:: Problem details ::
Go through the entries below. Copy each line in which "trong" appears.

:: Record set ::
==============================
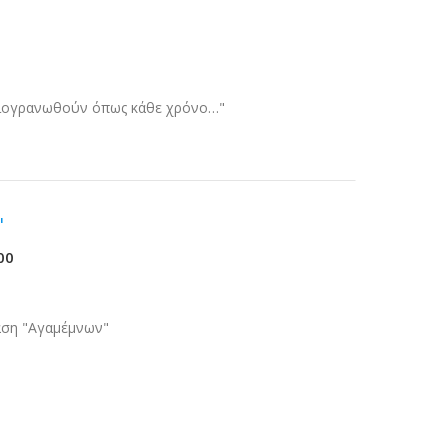
 διογρανωθούν όπως κάθε χρόνο…"
"
00
αση "Αγαμέμνων"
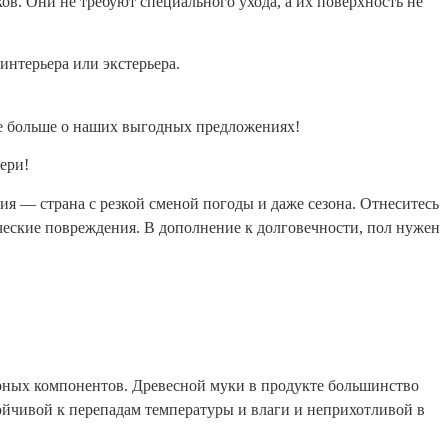
в. Они не требуют специального ухода, а их поверхность не
интерьера или экстерьера.
те больше о наших выгодных предложениях!
ери!
сия — страна с резкой сменой погоды и даже сезона. Отнеситесь
ческие повреждения. В дополнение к долговечности, пол нужен
ных компонентов. Древесной муки в продукте большинство
тойчивой к перепадам температуры и влаги и неприхотливой в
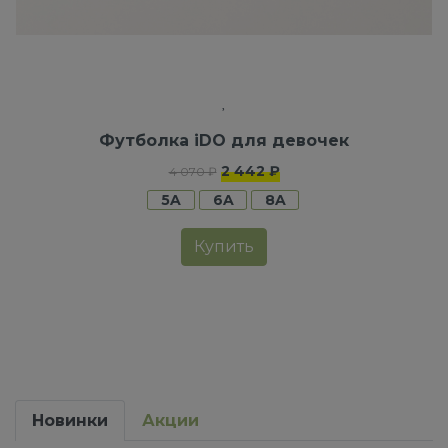
Футболка iDO для девочек
2 442 ₽
4 070 ₽
5A
6A
8A
Купить
Новинки
Акции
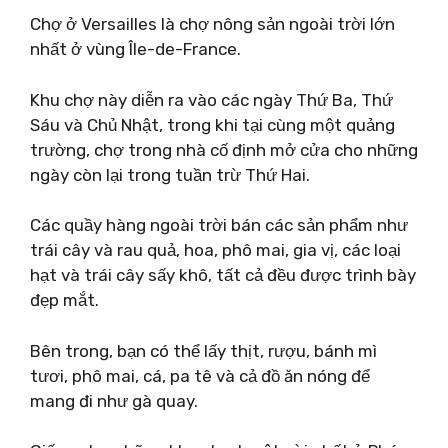
Chợ ở Versailles là chợ nông sản ngoài trời lớn
nhất ở vùng Île-de-France.
Khu chợ này diễn ra vào các ngày Thứ Ba, Thứ
Sáu và Chủ Nhật, trong khi tại cùng một quảng
trường, chợ trong nhà cố định mở cửa cho những
ngày còn lại trong tuần trừ Thứ Hai.
Các quầy hàng ngoài trời bán các sản phẩm như
trái cây và rau quả, hoa, phô mai, gia vị, các loại
hạt và trái cây sấy khô, tất cả đều được trình bày
đẹp mắt.
Bên trong, bạn có thể lấy thịt, rượu, bánh mì
tươi, phô mai, cá, pa tê và cả đồ ăn nóng để
mang đi như gà quay.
==============================
:: The answer ::
Sáu và Chủ Nhật, trong khi tại cùng một quảng
trường, chợ trong nhà cố định mở cửa cho những
ngày còn lại trong tuần trừ Thứ Hai.
Bên trong, bạn có thể lấy thịt, rượu, bánh mì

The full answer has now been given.